• **The problem**
Please transcribe, exactly, the line that contains "www.carlosmagno.com.br" and every line after it to the end of the records, and nothing else.

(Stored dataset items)
Segment Open

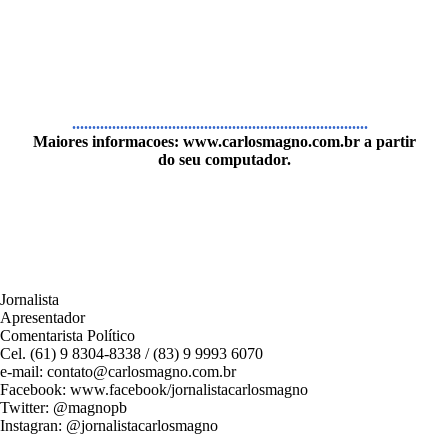
..........................................................................
Maiores informacoes:
www.carlosmagno.com.br
a partir
do seu computador.
Jornalista
Apresentador
Comentarista Político
Cel. (61) 9 8304-8338 / (83) 9 9993 6070
e-mail: contato@carlosmagno.com.br
Facebook: www.facebook/jornalistacarlosmagno
Twitter: @magnopb
Instagran: @jornalistacarlosmagno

Segment Closed

• **Response area**
www.carlosmagno.com.br
a partir
do seu computador.
Jornalista
Apresentador
Comentarista Político
Cel. (61) 9 8304-8338 / (83) 9 9993 6070
e-mail: contato@carlosmagno.com.br
Facebook: www.facebook/jornalistacarlosmagno
Twitter: @magnopb
Instagran: @jornalistacarlosmagno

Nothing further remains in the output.